The plot circles into a deep maze of Detroit Auto industry, corruption, environmental activists and a McGuffin in the shape of a film-can containing an “arty” porn-film that’s actually a big protest against the industrial pollution of the atmosphere, but it’s actually not that important because the main focus of the film really is all these fucked-up characters and the crazy fucked-up situations they get pulled in(as a rough example: it’s sort of like all the Darin Morgan-written “X-Files”-episodes). From the earliest scenes it’s very evident that we are witnessing the birth of yet another legendary Shane Black buddy-team. There was Murtaugh and Riggs, Hallenbeck and Dix, Baltimore and Hennessy, Harry and Perry – and to a degree also Tony and Rhodey. Now there’s March and Healy.
But; I’m getting ahead of myself. Let’s talk about the overall impression of the film first.
If “Kiss Kiss, Bang Bang” was still Black sort of finding his own directorial voice and “Iron Man 3” was him getting back to the big-budget filmmaking and playing with the big expensive toys, “The Nice Guys” is the first 100% pure, unlimited Shane Black-film. It is very clear that he is something of an encyclopedia of film, as well as all the classic film-cliches. And he seems pretty much hell-bent on taking a piss on all of those cliches and giving them a completely new spin, sometimes veering into total parody (his take on the old “throwing a gun to the other guy”-gag as well as a background gag of March swimming after a mermaid in a windowed pool are almost Zucker/Abrams/Zucker-territory – and then theres a bit involving falling asleep at the wheel which goes right into a “Fear & Loathing in Las Vegas”-territory). I guess the proper genre-tag (if anyone cares of such labeling) of this film would be a “period detective noir parody“. Setting the film in the 70’s and all the outrageous excess and sleaziness of that period seems to have freed Black to just go completely head-on in the realm of the ridiculous.
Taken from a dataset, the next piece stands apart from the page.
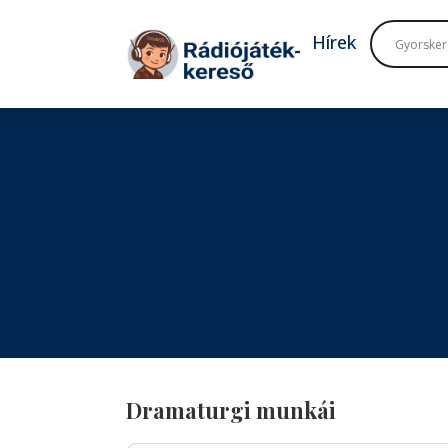
Tovább a navigációhoz
Tovább a tartalomhoz
Hírek
Dramaturgi munkái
Having a great score by John Ottman & David Buckley as well as a kick-ass selection of the groovy tunes of the 70’s also helps. He doesn’t go as far (some would claim “too far”) as some filmmakers have gone and make the film in the style of the 70’s movies (film grain, jump cuts, kung-fu zooms etc.), but instead uses the most modern filmmaking tools available and directs with such an economical confidence of frame that it’s a marvel(see what I did there?) to watch. He NEVER makes the visuals take control of the scenes – it’s all about the dialogue. And the characters.
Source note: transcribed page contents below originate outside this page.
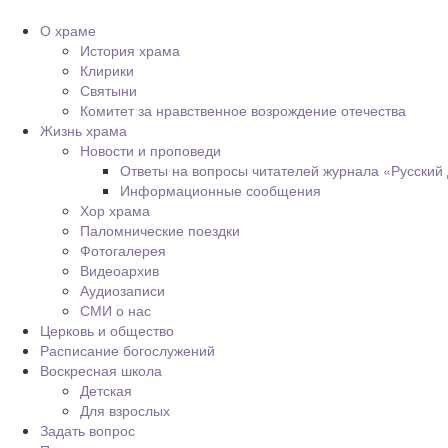
О храме
История храма
Клирики
Святыни
Комитет за нравственное возрождение отечества
Жизнь храма
Новости и проповеди
Ответы на вопросы читателей журнала «Русский
Информационные сообщения
Хор храма
Паломнические поездки
Фотогалерея
Видеоархив
Аудиозаписи
СМИ о нас
Церковь и общество
Расписание богослужений
Воскресная школа
Детская
Для взрослых
Задать вопрос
And boy does he let those characters play. I imagine there must be hours and hours worth of ad-libs and alternate takes from this movie, as Gosling and Crowe just keep stealing moment after moment. This will go down in history as one of the great comedic double acts. Frankly, I was VERY surprised that Ryan Gosling was this good at comedy. Both verbal and physical comedy. Pretty much nothing he has done before has given any hints to the things he pulls off in this movie. To be totally honest, I’d put him up for a Golden Globe for the “Best Performance in a Comedy” right now – accept no substitutes. He embraces the complete ineptitude, clumsiness and the idiocy of his character in a way that the closest possible comparison is probably Kevin Kline in “A Fish Called Wanda“. And he has perfect counterbalances with Crowe – who I thought from the trailers was just sort of parodying his character in “LA Confidential“, but is in fact sort of playing on his much-publicized real life tough-guy persona but adding a level of warmness and cuddly-bear type likability to it (to be fair, I have always known that Crowe CAN be funny – there are behind-the-scenes bits from over the years that have shown that over and over again. But this really is the first time that persona has been put on screen properly) – and Rice, who is clearly the more capable one of the Marches and something of a spiritual successor of Danielle Harris‘ Darian in “The Last Boy Scout“. You could say that these characters are a triumvirate that makes for one pretty good detective: March’s power is Dumb Luck (and apparent indestructability), Healys is Strength and Holly’s is Intelligence. And all the other players also get their chance to shine in the movie as well; with the small exception of Kim Basinger, who doesn’t really get all that much to do – and this might be the only little tiny scratch in the movies armor. Maybe her character was just a little TOO straight-faced in opposite of these crazy guys playing against her and could have used a little bit more character quirks or something, I don’t know.
All in all, “The Nice Guys” is a hell of a lot of fun and will no doubt get a lot of rewatches and re-evaluation (is it just me, or is that opening shot from behind the graffitied-up and decaying Hollywood-sign a slight nod to “Demolition Man”- also from Joel Silver?) as the year comes to a close. I know yours truly will watch the hell out of it again. and again. After all, rewatchability is a big issue when I decide on the greatness of a movie. This one makes me want a new Shane Black-movie every year from now on – and as he’s already deep in the production on both “The Predator” and “Doc Savage“, things are looking good. And hell – let’s make some silent (or not so silent) wishes for maybe a “The Nicer Guys” somewhere down the line.